Well, it's done. The pigs are gone. I (Red) confess that loading livestock in and out is always the most stressful aspect for me. I've had some bad experiences. In the learn-from-experience category, the first time I ever tried to load pigs onto a trailer ended in sheer disaster, with tears, bruises, frustration, and no pigs anywhere near the trailer. One time when loading up a heifer, I was nearly crushed. So I tend to think about proper loading bofore I even GET my livestock. Still, I get anxious.

Today went pretty well, all told, even though we've never loaded out of this barn before and it was basically a trial run. Curt was a real trooper and a great help. Karen did her part of luring them onto the trailer with her cakes and yes, marshmallows!

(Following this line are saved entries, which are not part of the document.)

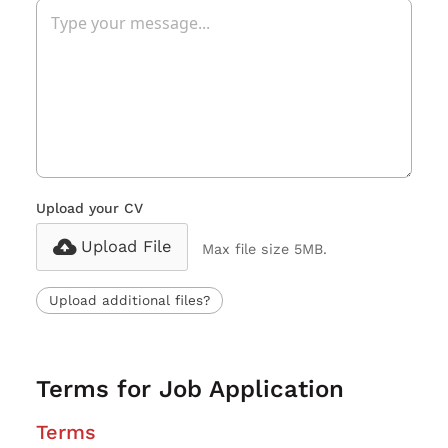
Upload your CV
Upload File
Max file size 5MB.
Upload additional files?
Terms for Job Application
Terms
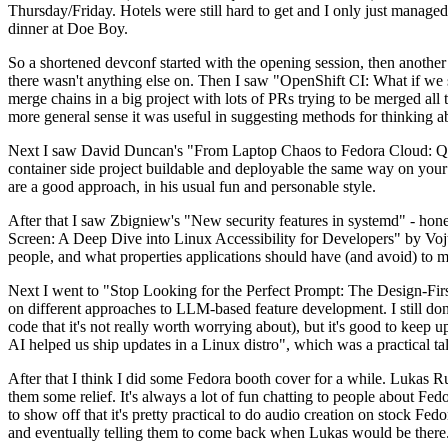
Thursday/Friday. Hotels were still hard to get and I only just managed 
dinner at Doe Boy.
So a shortened devconf started with the opening session, then another 
there wasn't anything else on. Then I saw "OpenShift CI: What if we st
merge chains in a big project with lots of PRs trying to be merged all t
more general sense it was useful in suggesting methods for thinking a
Next I saw David Duncan's "From Laptop Chaos to Fedora Cloud: Quadl
container side project buildable and deployable the same way on your 
are a good approach, in his usual fun and personable style.
After that I saw Zbigniew's "New security features in systemd" - hone
Screen: A Deep Dive into Linux Accessibility for Developers" by Vojt
people, and what properties applications should have (and avoid) to m
Next I went to "Stop Looking for the Perfect Prompt: The Design-Fir
on different approaches to LLM-based feature development. I still don't
code that it's not really worth worrying about), but it's good to kee
AI helped us ship updates in a Linux distro", which was a practical t
After that I think I did some Fedora booth cover for a while. Lukas 
them some relief. It's always a lot of fun chatting to people about Fe
to show off that it's pretty practical to do audio creation on stock Fed
and eventually telling them to come back when Lukas would be there.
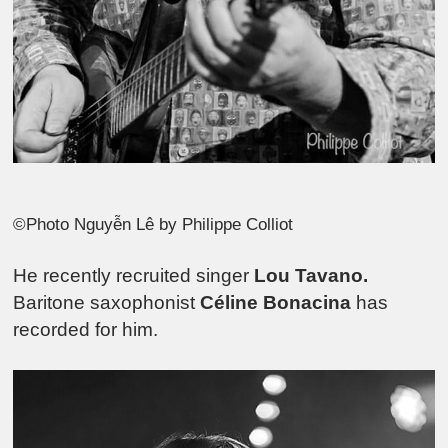
©Photo Nguyễn Lê by Philippe Colliot
He recently recruited singer
Lou Tavano.
Baritone saxophonist
Céline Bonacina
has
recorded for him.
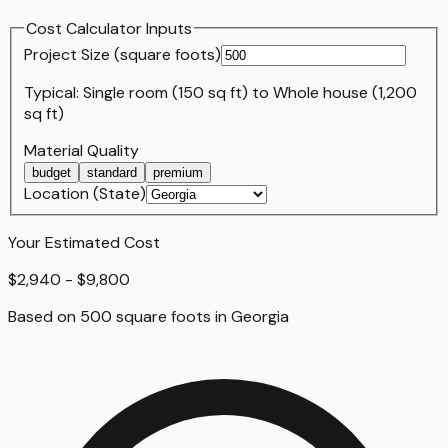
Cost Calculator Inputs
Project Size (
square foot
s)
Typical:
Single room (150 sq ft)
to
Whole house (1,200
sq ft)
Material Quality
budget
standard
premium
Location (State)
Your Estimated Cost
$2,940 - $9,800
Based on
500
square foot
s
in
Georgia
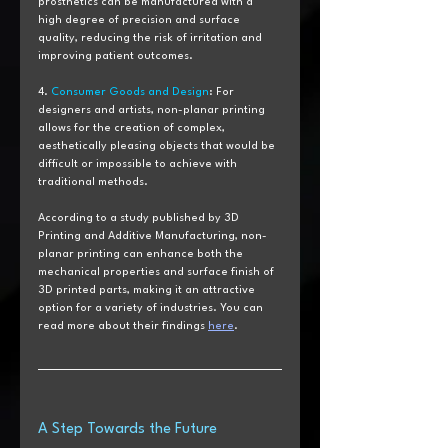
prosthetics can be manufactured with a 
high degree of precision and surface 
quality, reducing the risk of irritation and 
improving patient outcomes.
4. 
Consumer Goods and Design
: For 
designers and artists, non-planar printing 
allows for the creation of complex, 
aesthetically pleasing objects that would be 
difficult or impossible to achieve with 
traditional methods.
According to a study published by 3D 
Printing and Additive Manufacturing, non-
planar printing can enhance both the 
mechanical properties and surface finish of 
3D printed parts, making it an attractive 
option for a variety of industries. You can 
read more about their findings 
here
.
A Step Towards the Future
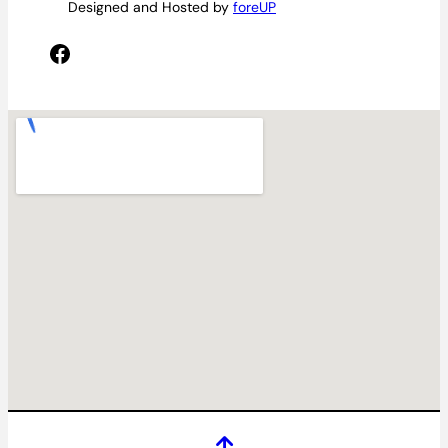
Designed and Hosted by
foreUP
Facebook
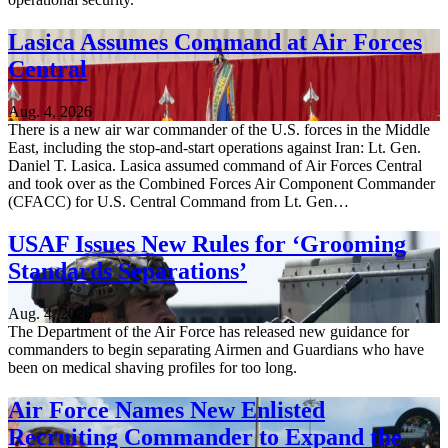
Lasica Assumes Command at Air Forces
Central
Aug. 4, 2026
There is a new air war commander of the U.S. forces in the Middle
East, including the stop-and-start operations against Iran: Lt. Gen.
Daniel T. Lasica. Lasica assumed command of Air Forces Central
and took over as the Combined Forces Air Component Commander
(CFACC) for U.S. Central Command from Lt. Gen…
USAF Issues New Rules for ‘Grooming
Standards Separations’
Aug. 4, 2026
The Department of the Air Force has released new guidance for
commanders to begin separating Airmen and Guardians who have
been on medical shaving profiles for too long.
Air Force Names New Enlisted
Recruiting Commander to Expand the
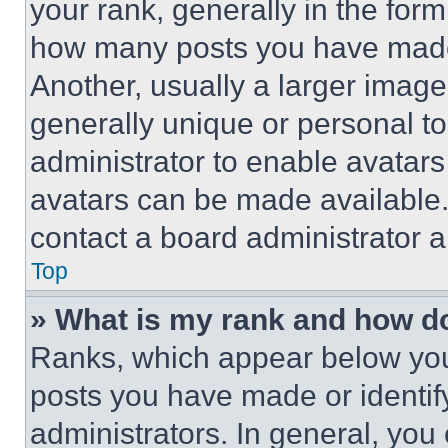
your rank, generally in the form 
how many posts you have made 
Another, usually a larger image
generally unique or personal to 
administrator to enable avatar
avatars can be made available. 
contact a board administrator a
Top
» What is my rank and how do
Ranks, which appear below you
posts you have made or identif
administrators. In general, you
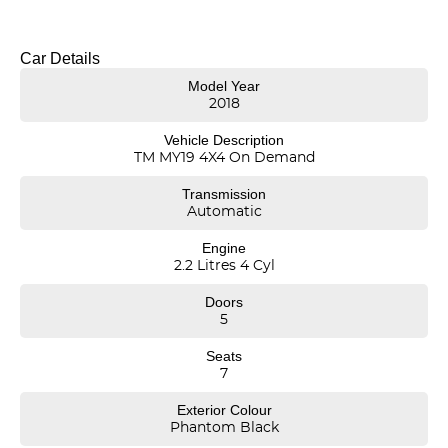
* Engine & Drivetrain: 2.2L Turbo Diesel engine, 8-speed Sports
Automatic transmission, 4x4 On-Demand.
Car Details
* Alloy wheels
Model Year
* Push-button start, keyless entry
2018
* Leather trim
* Heated seats
Vehicle Description
* Bluetooth/USB/FM
TM MY19 4X4 On Demand
* Dual-zone climate control
* Cruise control
Transmission
* Satellite Navigation
Automatic
* Advanced safety like Blind Spot Monitoring, Lane Keep Assist, Rear
Cross Traffic Alert,Driver Attention Detection.
Engine
* Power tailgate
2.2 Litres 4 Cyl
* Tow bar
* 5-Star ANCAP rating with 6 Airbags
Doors
* Pass our Hyundai Dealer Workshop Inspection and MUCH MORE!
5
*** Long NSW Rego/CTP till April 2027, Ready for Sameday Delivery!
Seats
7
*** Welcome for Test drive/Trade in/Easy No Fuss Finance Options
Exterior Colour
Phantom Black
*** Extended 1-5 Years Warranty Available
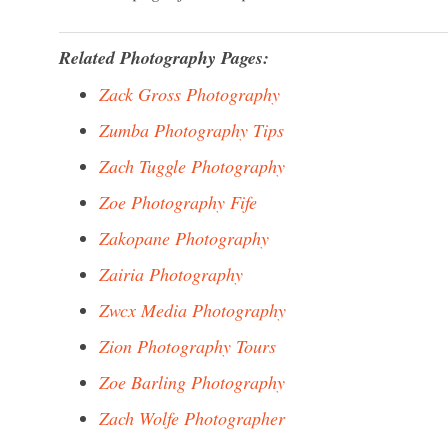
Related Photography Pages:
Zack Gross Photography
Zumba Photography Tips
Zach Tuggle Photography
Zoe Photography Fife
Zakopane Photography
Zairia Photography
Zwcx Media Photography
Zion Photography Tours
Zoe Barling Photography
Zach Wolfe Photographer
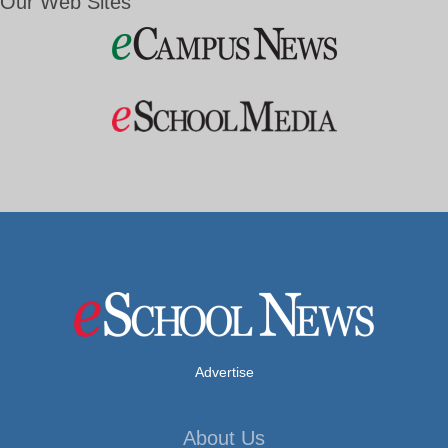
Our Web Sites
Advertise
About Us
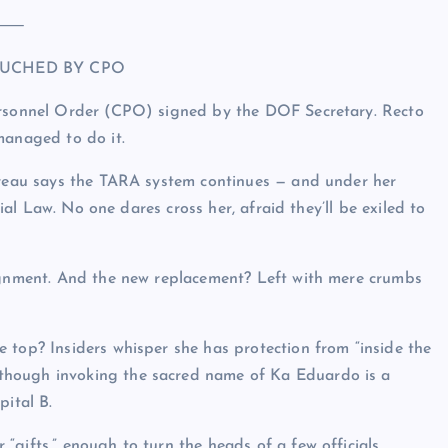
⸻
UCHED BY CPO
Personnel Order (CPO) signed by the DOF Secretary. Recto
anaged to do it.
Bureau says the TARA system continues — and under her
tial Law. No one dares cross her, afraid they’ll be exiled to
signment. And the new replacement? Left with mere crumbs
 top? Insiders whisper she has protection from “inside the
though invoking the sacred name of Ka Eduardo is a
pital B.
gifts,” enough to turn the heads of a few officials.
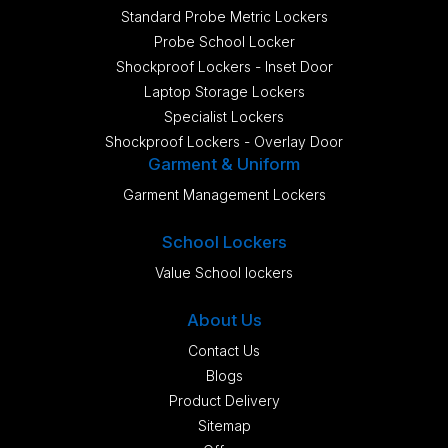
Standard Probe Metric Lockers
Probe School Locker
Shockproof Lockers - Inset Door
Laptop Storage Lockers
Specialist Lockers
Shockproof Lockers - Overlay Door
Garment & Uniform
Garment Management Lockers
School Lockers
Value School lockers
About Us
Contact Us
Blogs
Product Delivery
Sitemap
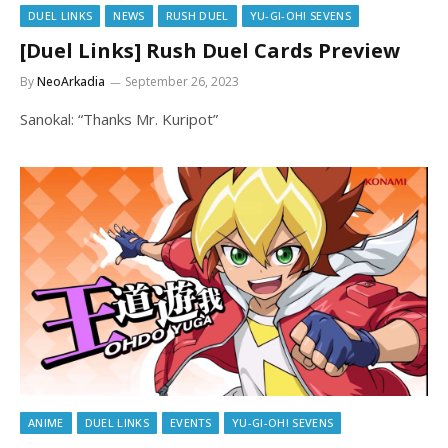
DUEL LINKS
NEWS
RUSH DUEL
YU-GI-OH! SEVENS
[Duel Links] Rush Duel Cards Preview
By
NeoArkadia
September 26, 2023
Sanokal: “Thanks Mr. Kuripot”
ANIME
DUEL LINKS
EVENTS
YU-GI-OH! SEVENS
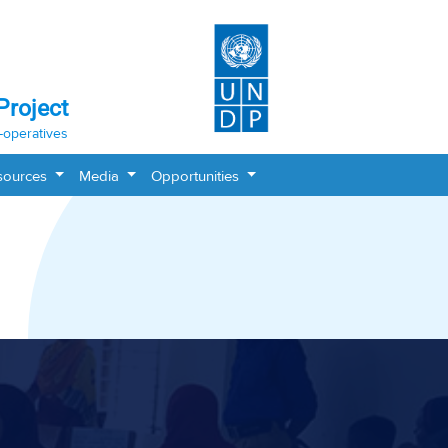
Project
-operatives
sources
Media
Opportunities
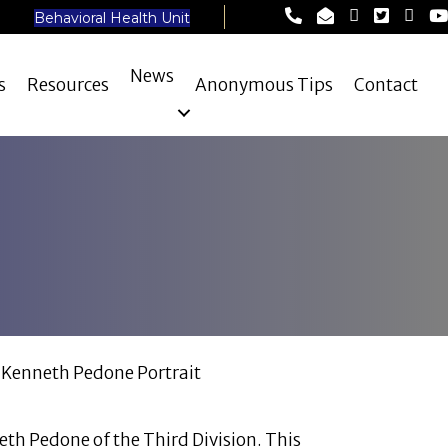
Lynn Police Depart
Lynn Police Dep
Lynn Police
Lynn Pol
Lynn 
Ly
Behavioral Health Unit
News
s
Resources
Anonymous Tips
Contact
neth Pedone of the Third Division. This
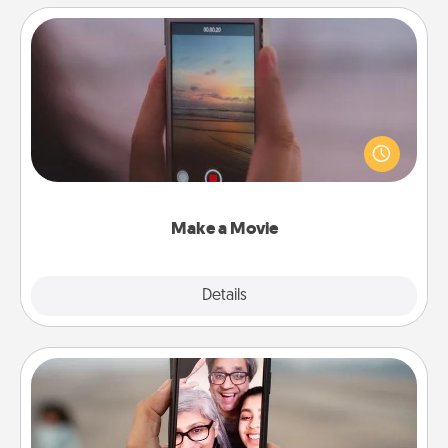
Make a Movie
Record your own short adventure or funny skit with
your family or special someone. Start small or go
big—but either way, Canva makes it easy to put it all
together with plenty of Quality Time..
Make a Movie
Explore
Details
Close
Zoom Time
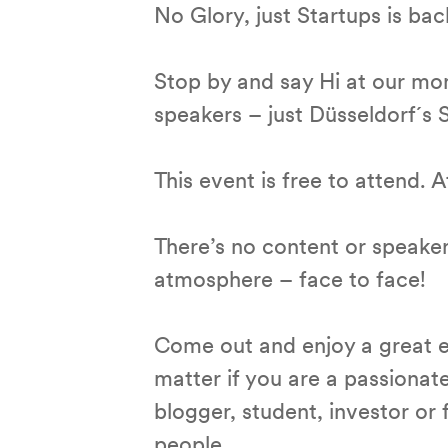
No Glory, just Startups is bac
Stop by and say Hi at our mo
speakers – just Düsseldorf´s
This event is free to attend.
There’s no content or speaker 
atmosphere – face to face!
Come out and enjoy a great e
matter if you are a passionat
blogger, student, investor o
people.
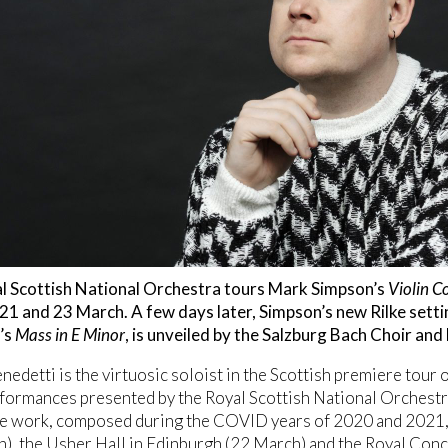
l Scottish National Orchestra tours Mark Simpson’s
Violin C
1 and 23 March. A few days later, Simpson’s new Rilke sett
’s
Mass in E Minor
, is unveiled by the Salzburg Bach Choir a
nedetti is the virtuosic soloist in the Scottish premiere tour
formances presented by the Royal Scottish National Orchestr
e work, composed during the COVID years of 2020 and 2021, t
), the Usher Hall in Edinburgh (22 March) and the Royal Conc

So now we all need to just call in our cutting orders, and await our fresh, home-grown chops and hams and sausages to be prepared.

The facilities at Lake Geneva are very nice. They have a scale for weighing the animals as they get off the trailer, and holy smokes! Our pigs went quite a bit higher than we thought! I engaged Curt in my favorite game of "How much do you think that one weighs?" and we were both off! Curt was closer than I was...he's been raising pigs for 30 years or so. Those pigs averaged 300 lbs, instead of the 250 I was thinking. Not that we could have brought them in at 250 if we'd wanted to - when we contacted the butcher in November, this was the first date we could get for them. In more alarming news, they are completely booked for beef for 2009 already! It's only January, and they are full for the rest of the year. Wow.

In fact, it's getting harder and harder for people like us to find butchers to process their hogs or steers for them. Don't even mention chicken processors, those are as scarce as hen's teeth, though we are fortunate to have one not too far away from us. As the regulations stiffen and require more and more expensive equipment or accomodations or materials, and the families running these small, local plants retire, they close up shop and producers who want to take a few hogs or beeves in for custom processing have to look further and further.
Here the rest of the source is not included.